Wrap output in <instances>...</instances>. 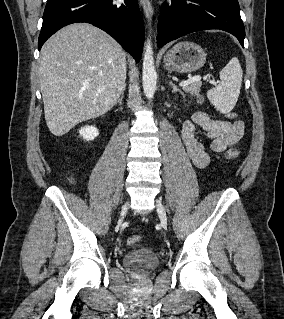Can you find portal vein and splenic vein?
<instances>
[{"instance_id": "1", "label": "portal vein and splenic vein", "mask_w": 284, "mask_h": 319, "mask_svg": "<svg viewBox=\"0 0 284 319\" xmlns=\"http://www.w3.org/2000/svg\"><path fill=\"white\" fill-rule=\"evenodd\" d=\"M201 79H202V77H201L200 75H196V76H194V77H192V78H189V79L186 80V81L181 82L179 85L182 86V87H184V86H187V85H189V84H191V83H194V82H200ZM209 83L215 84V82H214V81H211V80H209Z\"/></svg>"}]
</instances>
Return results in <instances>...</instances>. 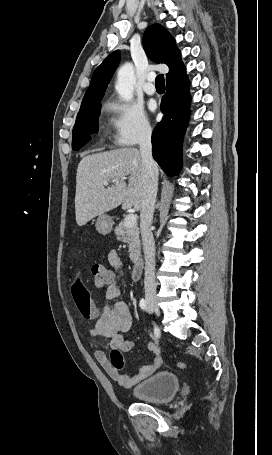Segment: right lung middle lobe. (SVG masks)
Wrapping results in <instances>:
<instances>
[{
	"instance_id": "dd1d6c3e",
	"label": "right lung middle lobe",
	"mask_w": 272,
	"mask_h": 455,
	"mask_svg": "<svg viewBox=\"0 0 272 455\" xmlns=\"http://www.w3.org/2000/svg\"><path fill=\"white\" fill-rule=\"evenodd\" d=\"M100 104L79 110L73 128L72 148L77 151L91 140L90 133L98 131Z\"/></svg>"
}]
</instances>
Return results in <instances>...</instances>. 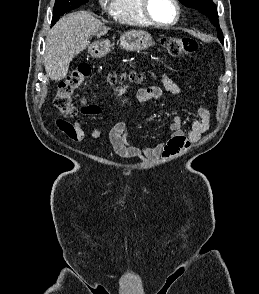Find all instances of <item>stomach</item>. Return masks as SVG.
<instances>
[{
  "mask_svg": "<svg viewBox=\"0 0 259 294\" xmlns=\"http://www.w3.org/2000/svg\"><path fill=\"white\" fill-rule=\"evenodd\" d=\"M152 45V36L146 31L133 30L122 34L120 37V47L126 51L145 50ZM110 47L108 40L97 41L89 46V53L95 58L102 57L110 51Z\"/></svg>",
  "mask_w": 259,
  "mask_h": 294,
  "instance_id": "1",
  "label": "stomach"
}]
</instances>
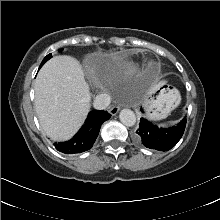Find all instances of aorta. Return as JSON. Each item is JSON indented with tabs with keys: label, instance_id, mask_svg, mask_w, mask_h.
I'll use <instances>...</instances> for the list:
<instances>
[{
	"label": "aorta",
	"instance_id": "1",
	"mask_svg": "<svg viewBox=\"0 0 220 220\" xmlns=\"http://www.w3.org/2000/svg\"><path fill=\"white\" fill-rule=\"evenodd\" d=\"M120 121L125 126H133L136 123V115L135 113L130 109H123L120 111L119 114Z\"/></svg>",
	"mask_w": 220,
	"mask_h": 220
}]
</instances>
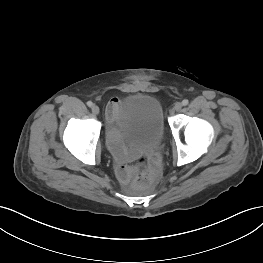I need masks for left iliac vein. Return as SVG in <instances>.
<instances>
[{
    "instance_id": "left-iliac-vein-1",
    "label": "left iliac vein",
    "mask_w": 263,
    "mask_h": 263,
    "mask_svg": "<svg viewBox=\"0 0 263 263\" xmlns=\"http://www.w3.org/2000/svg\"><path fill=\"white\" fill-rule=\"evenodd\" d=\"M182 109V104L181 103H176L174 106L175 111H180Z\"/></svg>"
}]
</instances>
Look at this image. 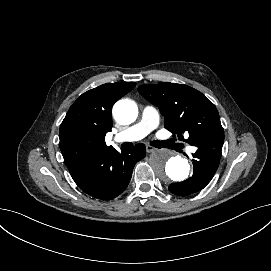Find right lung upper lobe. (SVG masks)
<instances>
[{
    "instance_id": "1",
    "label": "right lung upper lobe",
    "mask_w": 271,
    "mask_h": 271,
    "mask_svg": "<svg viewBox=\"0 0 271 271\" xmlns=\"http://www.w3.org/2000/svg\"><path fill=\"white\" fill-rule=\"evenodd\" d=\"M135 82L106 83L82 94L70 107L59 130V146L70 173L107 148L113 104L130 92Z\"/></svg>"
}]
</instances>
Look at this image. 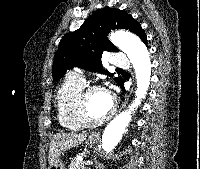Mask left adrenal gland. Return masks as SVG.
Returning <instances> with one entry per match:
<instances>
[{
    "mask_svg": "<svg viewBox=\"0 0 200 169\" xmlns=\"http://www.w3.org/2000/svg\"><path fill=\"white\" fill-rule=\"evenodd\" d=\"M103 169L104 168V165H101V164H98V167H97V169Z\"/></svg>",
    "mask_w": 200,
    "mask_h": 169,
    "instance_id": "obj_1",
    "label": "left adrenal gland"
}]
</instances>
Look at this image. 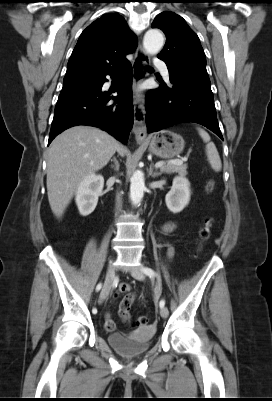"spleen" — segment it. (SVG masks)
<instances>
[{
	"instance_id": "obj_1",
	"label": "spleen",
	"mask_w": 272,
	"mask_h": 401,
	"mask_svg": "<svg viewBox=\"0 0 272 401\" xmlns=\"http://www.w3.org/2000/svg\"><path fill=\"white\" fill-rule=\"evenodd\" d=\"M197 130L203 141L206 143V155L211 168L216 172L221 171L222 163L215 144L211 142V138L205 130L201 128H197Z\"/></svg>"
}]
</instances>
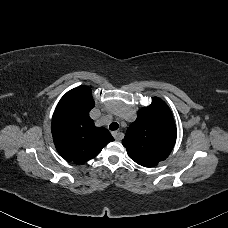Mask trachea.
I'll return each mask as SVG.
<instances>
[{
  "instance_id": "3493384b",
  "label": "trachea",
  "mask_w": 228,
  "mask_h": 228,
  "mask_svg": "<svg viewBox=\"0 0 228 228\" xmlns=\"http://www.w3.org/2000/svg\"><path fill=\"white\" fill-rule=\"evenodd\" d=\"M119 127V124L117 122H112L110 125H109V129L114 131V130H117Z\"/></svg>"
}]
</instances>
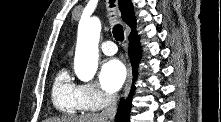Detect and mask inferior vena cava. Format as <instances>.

EXERCISE DIRECTIONS | The lines to copy run from the one with "Mask trachea." through the end of the material. Write them out exactly, leaving out the pictures.

WRITTEN REPLY |
Mask trachea.
I'll return each mask as SVG.
<instances>
[{
  "instance_id": "3493384b",
  "label": "trachea",
  "mask_w": 228,
  "mask_h": 228,
  "mask_svg": "<svg viewBox=\"0 0 228 228\" xmlns=\"http://www.w3.org/2000/svg\"><path fill=\"white\" fill-rule=\"evenodd\" d=\"M119 127V124L117 122H112L110 125H109V129L114 131V130H117Z\"/></svg>"
}]
</instances>
Detect and mask inferior vena cava. Format as <instances>.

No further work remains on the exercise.